Training Accuracy over 100 Epochs

Training and validation accuracy curves over 100 epochs
Train and validation accuracy both climb to ~80–82% and stabilize after epoch 60, with no significant divergence between the two curves.

Training Loss over 100 Epochs

Training and validation loss curves over 100 epochs
Loss drops sharply from ~12 in the first few epochs and plateaus near 0.5 for the remainder of training, indicating stable convergence without overfitting.

Training Loss

The model was trained on a dataset that used sound properties and temperature values as the predictive features. The figures above show how training accuracy and loss progressed over 100 epochs.
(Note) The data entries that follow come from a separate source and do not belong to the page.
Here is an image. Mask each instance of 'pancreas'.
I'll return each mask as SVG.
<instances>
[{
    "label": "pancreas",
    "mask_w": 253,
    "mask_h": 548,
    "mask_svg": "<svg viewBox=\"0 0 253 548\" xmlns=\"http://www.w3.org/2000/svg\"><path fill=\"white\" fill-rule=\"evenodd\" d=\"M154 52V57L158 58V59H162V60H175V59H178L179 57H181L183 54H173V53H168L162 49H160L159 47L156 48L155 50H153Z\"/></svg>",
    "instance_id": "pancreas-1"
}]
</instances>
Both losses started out high — training loss peaked near 12 — but dropped fast within the first 5 epochs, which shows the model picking up the patterns in the data pretty efficiently. From there, both training and validation loss leveled off around 0.5, meaning the model had basically converged. Accuracy followed the same story: both curves climbed steadily through the first 60 epochs and plateaued around 80–82%, with no major gap between them, suggesting the model generalized reasonably well rather than just memorizing the training data.
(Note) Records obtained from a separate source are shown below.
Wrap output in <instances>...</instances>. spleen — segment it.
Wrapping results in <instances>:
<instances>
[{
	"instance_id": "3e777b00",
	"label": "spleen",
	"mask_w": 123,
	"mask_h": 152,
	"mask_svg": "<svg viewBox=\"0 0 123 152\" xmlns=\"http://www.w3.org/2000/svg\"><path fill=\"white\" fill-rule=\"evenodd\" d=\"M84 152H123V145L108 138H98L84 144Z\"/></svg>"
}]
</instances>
So this suggests that pairing sound properties with temperature values really is effective for predicting the state of someone's lungs.


Conclusion

The AI-enhanced lung abnormality detection device represents a significant advancement in respiratory diagnostics by combining lung sound analysis with temperature measurements. This novel approach aims to address the limitations of traditional stethoscopic methods, reduce diagnostic error, and offer real-time, data-driven insights. Engineered with a focus on portability and ease-of-use, the device stands to benefit various healthcare settings — from busy urban hospitals to remote rural clinics. Future improvements are anticipated to involve expanded disease classification, enhanced AI algorithms, and broader system integration. Ultimately, the device holds promise for more accurate and accessible lung disease screening and management, potentially improving patient outcomes on a global scale.


References

  1. World Health Organization. (2020). Global Health Estimates: Leading causes of death. World Health Organization.
  2. Mangione, S., & Nieman, L. Z. (1997). Cardiac auscultatory skills of internal medicine and family practice trainees: a comparison of diagnostic proficiency. JAMA, 278(9), 717–722.
  3. Oliveira, A., & Novais, P. (2022). The impact of AI on medical diagnostics. Artificial Intelligence in Medicine, 124, 102195.
  4. Bohadana, A., Izbicki, G., & Kraman, S. S. (2014). Fundamentals of lung auscultation. New England Journal of Medicine, 370(8), 744–751.
  5. Esteva, A., Kuprel, B., Novoa, R. A., et al. (2017). Dermatologist-level classification of skin cancer with deep neural networks. Nature, 542(7639), 115–118.
  6. Nguyen, T. V., Baek, S., & Yoon, J. (2018). Portable digital auscultation device with MEMS microphone. Sensors, 18(12), 4261.
  7. Pasterkamp, H., Kraman, S. S., & Wodicka, G. R. (1997). Respiratory sounds: advances beyond the stethoscope. American Journal of Respiratory and Critical Care Medicine, 156(3), 974–987.
  8. Chambers, D., Campagnaro, P., & Huang, P. (2020). Deep learning approach for lung sound classification. IEEE Journal of Biomedical and Health Informatics, 24(1), 10–17.
  9. Tharwat, A. (2020). Classification assessment methods. Applied Computing and Informatics, 17(1), 168–192.
  10. Adler-Milstein, J., Salzberg, C., Franz, C., Orav, E. J., & Bates, D. W. (2013). Inpatient computerized physician order entry adoption and hospital quality: results of the national quality forum leapfrog program. Journal of the American Medical Informatics Association, 20(e1), e67–e74.